I started by reading the Release Notes and the Upgrading to VMware Cloud Foundation 4.3 docs, as well as a few blog posts about what is new in this release.

The following steps were then performed to upgrade VCF to version 4.3. Note that all images are clickable to make them bigger.

First I did a quick health check of my environment by logging into the vSphere Client and SDDC Manager and looked for any alarms or warnings. It was surprisingly healthy.

Then I checked that I was actually running on version 4.2, and verified that there was an update available for the Management WLD. I also selected to download both required upgrade bundles.

Ran an Update Precheck to ensure that my environment was ready for the update. It passed successfully, but I had already implemented a fix to skip vSAN HCL Checks for ESXi Upgrades since I am running on nested ESXi hosts, or else it would have failed.

Installed the VCF 4.3 update.

Went back to the Patches/Updates section for the Management WLD and found that the NSX-T 3.1.3 update was available, so I chose to download and install that.

I chose to upgrade both my Edge Clusters and my Host Clusters in one go, but there is an option to upgrade them separately starting with the Edge Clusters. You can also choose between parallell or sequential upgrades, and I went for the default which is parallell even though it wouldn’t matter in my case since I only have one cluster of each type.

When the update starts, you can see status on each component it is updating.

You can also select VIEW UPDATE ACTIVITY to get more details on what it is doing.

Next available update was for vCenter Server so I downloaded and installed that.

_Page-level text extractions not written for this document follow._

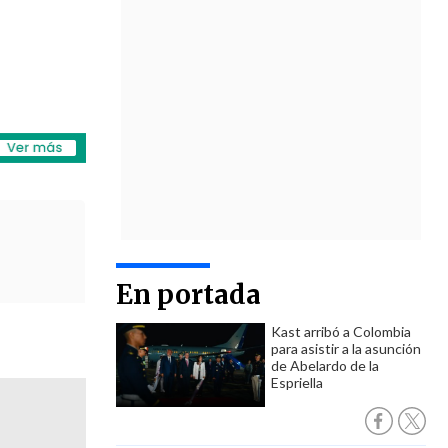
En portada
Kast arribó a Colombia
para asistir a la asunción
de Abelardo de la
Espriella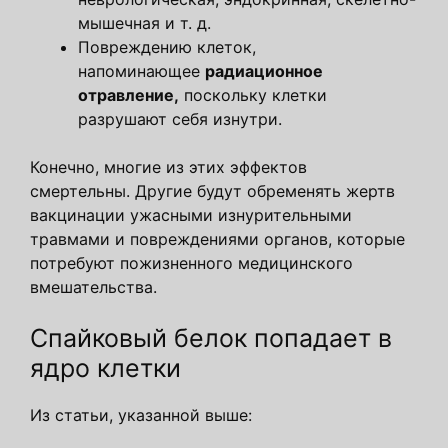
мышечная и т. д.
Повреждению клеток,
напоминающее
радиационное
отравление,
поскольку клетки
разрушают себя изнутри.
Конечно, многие из этих эффектов
смертельны. Другие будут обременять жертв
вакцинации ужасными изнурительными
травмами и повреждениями органов, которые
потребуют пожизненного медицинского
вмешательства.
Спайковый белок попадает в
ядро ​​клетки
Из статьи, указанной выше: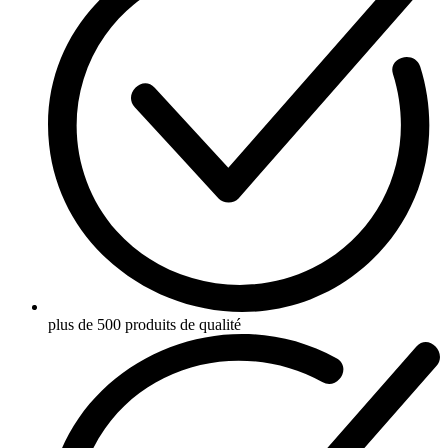
plus de 500 produits de qualité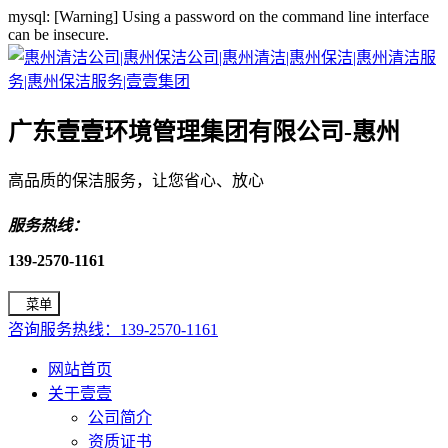
mysql: [Warning] Using a password on the command line interface
can be insecure.
广东壹壹环境管理集团有限公司-惠州
高品质的保洁服务，让您省心、放心
服务热线：
139-2570-1161
菜单
咨询服务热线：139-2570-1161
网站首页
关于壹壹
公司简介
资质证书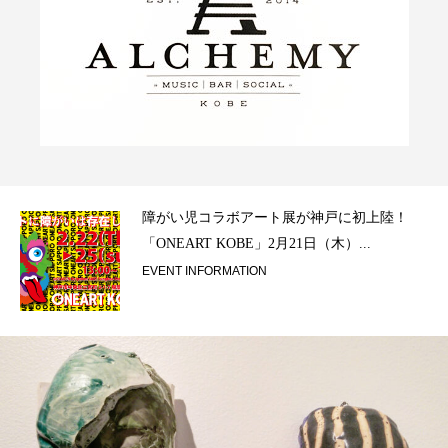
ラ）
障がい児コラボアート展が神戸に初上陸！
「ONEART KOBE」2月21日（木）...
EVENT INFORMATION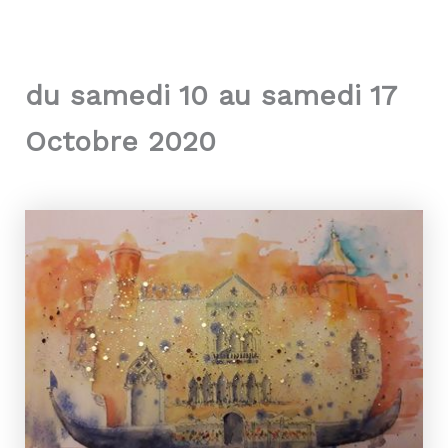
du samedi 10 au samedi 17
Octobre 2020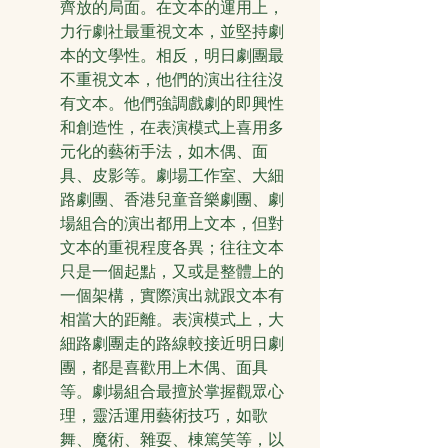
齊放的局面。在文本的運用上，
力行劇社最重視文本，並堅持劇
本的文學性。相反，明日劇團最
不重視文本，他們的演出往往沒
有文本。他們強調戲劇的即興性
和創造性，在表演模式上喜用多
元化的藝術手法，如木偶、面
具、皮影等。劇場工作室、大細
路劇團、香港兒童音樂劇團、劇
場組合的演出都用上文本，但對
文本的重視程度各異；往往文本
只是一個起點，又或是整體上的
一個架構，實際演出就跟文本有
相當大的距離。表演模式上，大
細路劇團走的路線較接近明日劇
團，都是喜歡用上木偶、面具
等。劇場組合最擅於掌握觀眾心
理，靈活運用藝術技巧，如歌
舞、魔術、雜耍、棟篤笑等，以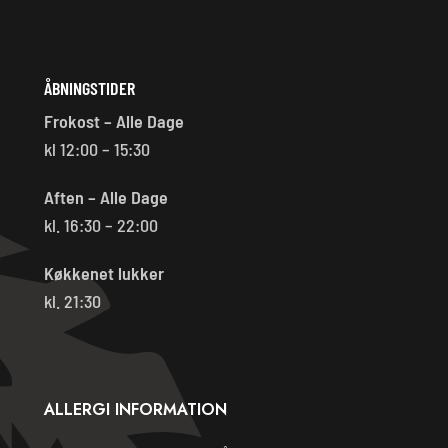
ÅBNINGSTIDER
Frokost – Alle Dage
kl 12:00 – 15:30
Aften – Alle Dage
kl. 16:30 – 22:00
Køkkenet lukker
kl. 21:30
ALLERGI INFORMATION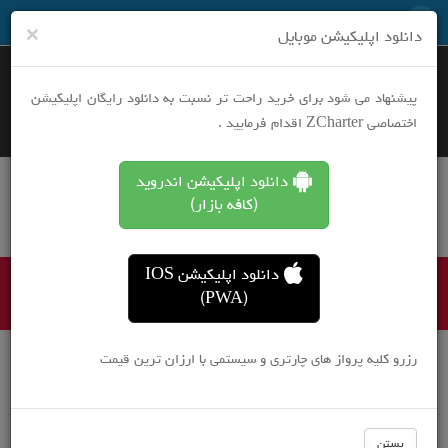
نرخ های ویژه هر روز در تلگرام
×
دانلود اپلیکیشن موبایل
پیشنهاد می شود برای خرید راحت تر نسبت به دانلود رایگان اپلیکیشن
اختصاصی ZCharter اقدام فرمایید .
بلیط هواپیما یک طرفه
دانلود اپلیکیشن اندروید
بلیط هواپیما رفت و برگشت
(کافه بازار)
رزرو هتل
تورهای مسافرتی
دانلود اپلیکیشن IOS
ایلام تهران
(PWA)
رزرو کلیه پرواز های چارتری و سیستمی با ارزان ترین قیمت
بستن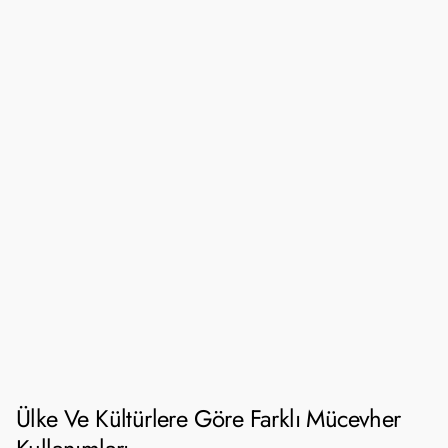
Ülke Ve Kültürlere Göre Farklı Mücevher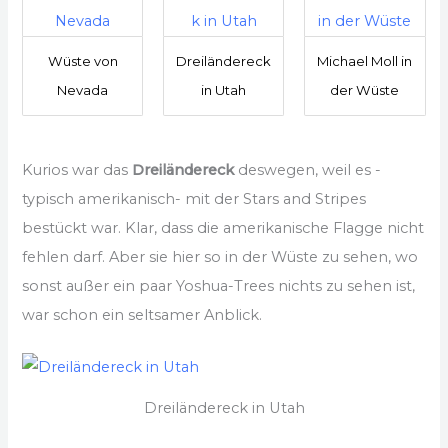
Wüste von
Dreiländereck
Michael Moll in
Nevada
in Utah
der Wüste
Kurios war das
Dreiländereck
deswegen, weil es -
typisch amerikanisch- mit der Stars and Stripes
bestückt war. Klar, dass die amerikanische Flagge nicht
fehlen darf. Aber sie hier so in der Wüste zu sehen, wo
sonst außer ein paar Yoshua-Trees nichts zu sehen ist,
war schon ein seltsamer Anblick.
Dreiländereck in Utah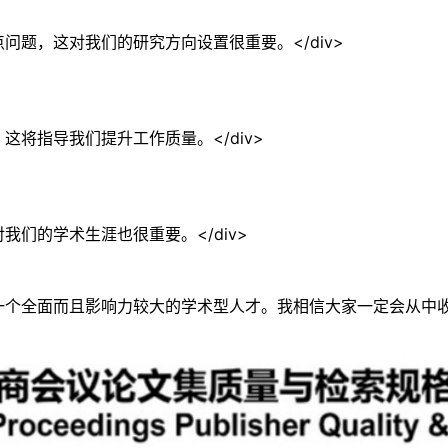
问题，这对我们的研究方向设置很重要。</div>
这将指导我们提升工作质量。</div>
我们的学术生涯也很重要。</div>
一个全面而且影响力较大的学术型人才。我相信大家一定会从中收获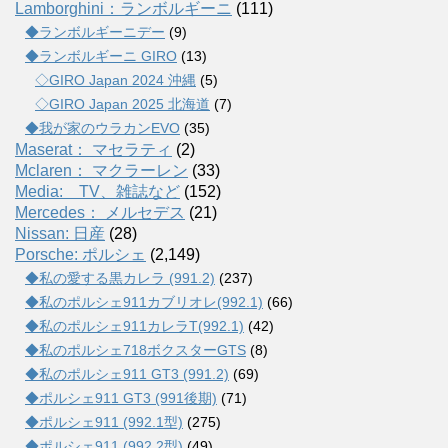
Lamborghini：ランボルギーニ
(111)
◆ランボルギーニデー
(9)
◆ランボルギーニ GIRO
(13)
◇GIRO Japan 2024 沖縄
(5)
◇GIRO Japan 2025 北海道
(7)
◆我が家のウラカンEVO
(35)
Maserat： マセラティ
(2)
Mclaren： マクラーレン
(33)
Media: TV、雑誌など
(152)
Mercedes： メルセデス
(21)
Nissan: 日産
(28)
Porsche: ポルシェ
(2,149)
◆私の愛する黒カレラ (991.2)
(237)
◆私のポルシェ911カブリオレ(992.1)
(66)
◆私のポルシェ911カレラT(992.1)
(42)
◆私のポルシェ718ボクスターGTS
(8)
◆私のポルシェ911 GT3 (991.2)
(69)
◆ポルシェ911 GT3 (991後期)
(71)
◆ポルシェ911 (992.1型)
(275)
◆ポルシェ911 (992.2型)
(49)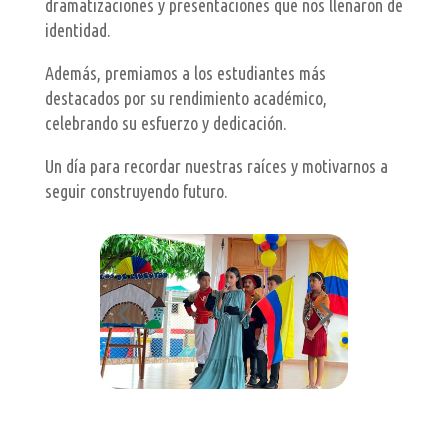
dramatizaciones y presentaciones que nos llenaron de
identidad.
Además, premiamos a los estudiantes más
destacados por su rendimiento académico,
celebrando su esfuerzo y dedicación.
Un día para recordar nuestras raíces y motivarnos a
seguir construyendo futuro.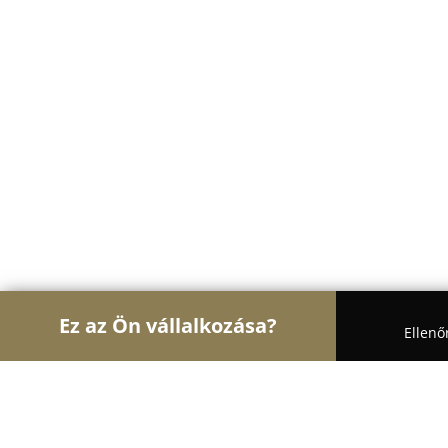
Ez az Ön vállalkozása?
Ellenő
Turul Gyógyszertár
Gyógyszertárak, Állatpatikák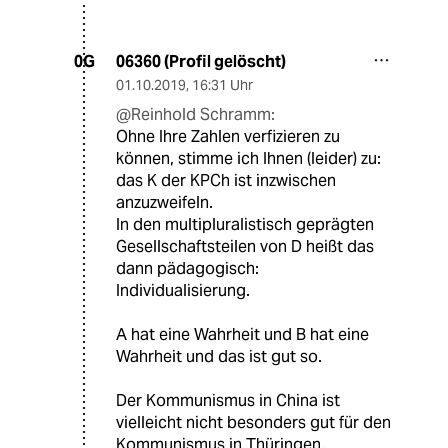
06360 (Profil gelöscht)
0G
01.10.2019
,
16:31 Uhr
@Reinhold Schramm:
Ohne Ihre Zahlen verfizieren zu
können, stimme ich Ihnen (leider) zu:
das K der KPCh ist inzwischen
anzuzweifeln.
In den multipluralistisch geprägten
Gesellschaftsteilen von D heißt das
dann pädagogisch:
Individualisierung.
A hat eine Wahrheit und B hat eine
Wahrheit und das ist gut so.
Der Kommunismus in China ist
vielleicht nicht besonders gut für den
Kommunismus in Thüringen.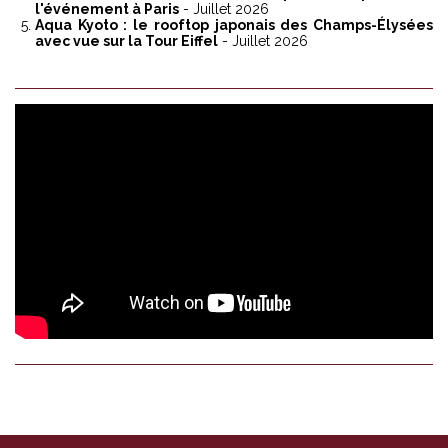
l'événement à Paris
- Juillet 2026
Aqua Kyoto : le rooftop japonais des Champs-Élysées
avec vue sur la Tour Eiffel
- Juillet 2026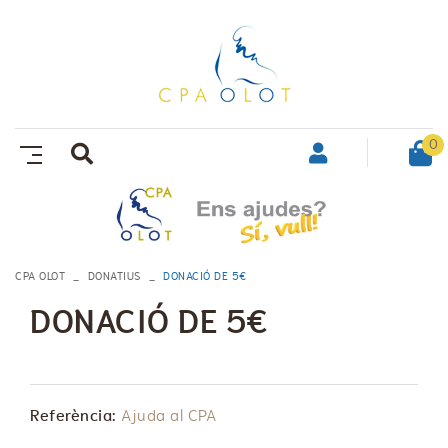
0
CPA OLOT
DONATIUS
DONACIÓ DE 5€
DONACIÓ DE 5€
Referència:
Ajuda al CPA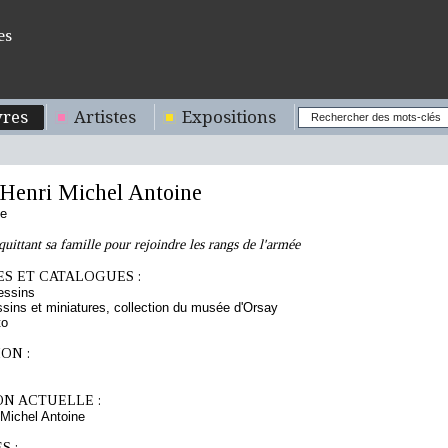
es
res
Artistes
Expositions
enri Michel Antoine
se
ittant sa famille pour rejoindre les rangs de l'armée
S ET CATALOGUES :
essins
sins et miniatures, collection du musée d'Orsay
to
ON :
ON ACTUELLE :
Michel Antoine
S :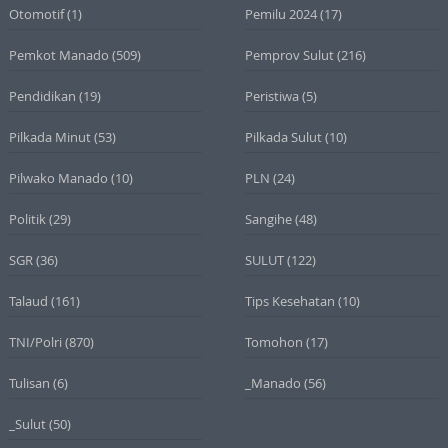
Otomotif
(1)
Pemilu 2024
(17)
Pemkot Manado
(509)
Pemprov Sulut
(216)
Pendidikan
(19)
Peristiwa
(5)
Pilkada Minut
(53)
Pilkada Sulut
(10)
Pilwako Manado
(10)
PLN
(24)
Politik
(29)
Sangihe
(48)
SGR
(36)
SULUT
(122)
Talaud
(161)
Tips Kesehatan
(10)
TNI/Polri
(870)
Tomohon
(17)
Tulisan
(6)
_Manado
(56)
_Sulut
(50)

When vCenter was done upgrading, ESXi 7.0 Update 2a was downloaded and installed.

I selected to enable Quick Boot to speed up the upgrade of ESXi. Note that your hardware must support this feature if you are running on bare-metal instead of nested ESXi like I do.

The ESXi update got cancelled for some reason, so I retried to install it, but it got cancelled again.

I ran a new Precheck and found that VUM had problems uploading the patch files to the four ESXi hosts in AZ2.

Looking at the logs on one of the hosts showed me that it didn’t have enough memory. These four hosts only had 16 GB RAM each, so I increased this to 64 GB to make them equal to the hosts in AZ1.

I ran the Precheck again and this time it succeeded.

I tried to install the ESXi update again, but it got cancelled this time too. Rerunning the Precheck now showed that NTP was out of sync between my PSC and my SDDC Manager. However, when manually checking I found that this was not the case. The error didn’t specify which PSC so I started suspecting it could be due to my VI WLD vCenter appliance was down. After starting that up again, this NTP out of sync error disappeared and the Precheck went through all green. It would be nice if the Precheck was able to tell me which PSC it was complaining about, and also tell me that NTP wasn’t the problem, but that it didn’t have connectivity to it at all.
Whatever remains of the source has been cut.